Re: [RFC PATCH 1/2] mm, tree wide: replace __GFP_REPEAT by __GFP_RETRY_HARD with more useful semantic
From: Michal Hocko
Date: Mon Jun 13 2016 - 07:37:32 EST
On Sat 11-06-16 23:35:49, Tetsuo Handa wrote:
> Michal Hocko wrote:
> > On Tue 07-06-16 21:11:03, Tetsuo Handa wrote:
> > > Remaining __GFP_REPEAT users are not always doing costly allocations.
> >
> > Yes but...
> >
> > > Sometimes they pass __GFP_REPEAT because the size is given from userspace.
> > > Thus, unconditional s/__GFP_REPEAT/__GFP_RETRY_HARD/g is not good.
> >
> > Would that be a regression though? Strictly speaking the __GFP_REPEAT
> > documentation was explicit to not loop for ever. So nobody should have
> > expected nofail semantic pretty much by definition.
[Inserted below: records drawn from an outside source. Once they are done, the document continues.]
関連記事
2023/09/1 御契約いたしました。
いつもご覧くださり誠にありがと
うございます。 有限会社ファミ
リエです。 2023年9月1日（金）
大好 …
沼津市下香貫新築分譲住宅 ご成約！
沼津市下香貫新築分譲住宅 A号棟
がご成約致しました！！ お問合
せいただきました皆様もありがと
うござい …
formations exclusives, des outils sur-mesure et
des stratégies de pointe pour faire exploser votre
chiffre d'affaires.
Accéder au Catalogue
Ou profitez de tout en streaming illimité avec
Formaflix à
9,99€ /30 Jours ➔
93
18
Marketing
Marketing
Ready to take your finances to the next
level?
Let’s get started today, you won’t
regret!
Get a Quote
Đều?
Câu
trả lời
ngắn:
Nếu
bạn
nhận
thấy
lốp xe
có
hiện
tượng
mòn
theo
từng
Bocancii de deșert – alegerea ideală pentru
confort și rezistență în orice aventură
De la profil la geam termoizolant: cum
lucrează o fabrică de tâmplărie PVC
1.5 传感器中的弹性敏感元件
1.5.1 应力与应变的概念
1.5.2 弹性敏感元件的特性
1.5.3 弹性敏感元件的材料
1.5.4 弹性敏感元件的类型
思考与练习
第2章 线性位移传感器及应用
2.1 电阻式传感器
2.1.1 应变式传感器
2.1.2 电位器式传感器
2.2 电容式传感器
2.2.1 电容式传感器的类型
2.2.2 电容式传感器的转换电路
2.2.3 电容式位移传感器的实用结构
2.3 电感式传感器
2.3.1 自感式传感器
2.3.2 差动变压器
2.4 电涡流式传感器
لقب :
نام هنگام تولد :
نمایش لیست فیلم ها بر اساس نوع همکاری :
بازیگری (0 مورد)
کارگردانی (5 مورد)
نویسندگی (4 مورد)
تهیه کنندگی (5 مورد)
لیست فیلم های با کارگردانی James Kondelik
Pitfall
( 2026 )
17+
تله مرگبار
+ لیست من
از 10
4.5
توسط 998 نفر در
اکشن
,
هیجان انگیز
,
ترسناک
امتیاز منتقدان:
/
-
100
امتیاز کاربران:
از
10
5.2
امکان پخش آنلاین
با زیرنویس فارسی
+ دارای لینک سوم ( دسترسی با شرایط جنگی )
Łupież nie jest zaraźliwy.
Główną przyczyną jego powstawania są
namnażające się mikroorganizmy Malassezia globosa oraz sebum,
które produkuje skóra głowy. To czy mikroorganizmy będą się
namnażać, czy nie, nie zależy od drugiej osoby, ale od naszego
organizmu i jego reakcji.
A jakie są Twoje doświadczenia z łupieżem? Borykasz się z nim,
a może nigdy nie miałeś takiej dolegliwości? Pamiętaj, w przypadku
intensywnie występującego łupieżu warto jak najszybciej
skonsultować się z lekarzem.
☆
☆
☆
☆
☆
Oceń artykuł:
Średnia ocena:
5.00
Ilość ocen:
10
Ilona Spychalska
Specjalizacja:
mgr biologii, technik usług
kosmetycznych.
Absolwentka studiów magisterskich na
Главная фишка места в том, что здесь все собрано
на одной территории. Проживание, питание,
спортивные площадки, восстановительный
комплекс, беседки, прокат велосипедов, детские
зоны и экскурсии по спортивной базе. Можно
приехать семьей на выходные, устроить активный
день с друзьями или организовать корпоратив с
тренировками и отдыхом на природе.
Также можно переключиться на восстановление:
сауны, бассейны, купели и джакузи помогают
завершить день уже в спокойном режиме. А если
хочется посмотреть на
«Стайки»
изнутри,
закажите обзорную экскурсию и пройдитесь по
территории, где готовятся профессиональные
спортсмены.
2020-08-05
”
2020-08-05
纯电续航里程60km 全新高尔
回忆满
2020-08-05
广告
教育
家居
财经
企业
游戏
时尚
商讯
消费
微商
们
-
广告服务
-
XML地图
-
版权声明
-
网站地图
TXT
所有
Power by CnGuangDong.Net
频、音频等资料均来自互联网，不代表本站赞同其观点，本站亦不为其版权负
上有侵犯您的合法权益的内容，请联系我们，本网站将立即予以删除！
The fact that our
> > previous implementation was not fully conforming to the documentation is
> > just an implementation detail. All the remaining users of __GFP_REPEAT
> > _have_ to be prepared for the allocation failure. So what exactly is the
> > problem with them?
>
> A !costly allocation becomes weaker than now if __GFP_RETRY_HARD is passed.
That is true. But it is not weaker than the __GFP_REPEAT actually ever
promissed. __GFP_REPEAT explicitly said to not retry _for_ever_. The
fact that we have ignored it is sad but that is what I am trying to
address here.
> > > > /* Reclaim has failed us, start killing things */
> > > > page = __alloc_pages_may_oom(gfp_mask, order, ac, &did_some_progress);
> > > > if (page)
> > > > @@ -3719,6 +3731,7 @@ __alloc_pages_slowpath(gfp_t gfp_mask, unsigned int order,
> > > > /* Retry as long as the OOM killer is making progress */
> > > > if (did_some_progress) {
> > > > no_progress_loops = 0;
> > > > + passed_oom = true;
> > >
> > > This is too premature. did_some_progress != 0 after returning from
> > > __alloc_pages_may_oom() does not mean the OOM killer was invoked. It only means
> > > that mutex_trylock(&oom_lock) was attempted.
> >
> > which means that we have reached the OOM condition and _somebody_ is
> > actaully handling the OOM on our behalf.
>
> That _somebody_ might release oom_lock without invoking the OOM killer (e.g.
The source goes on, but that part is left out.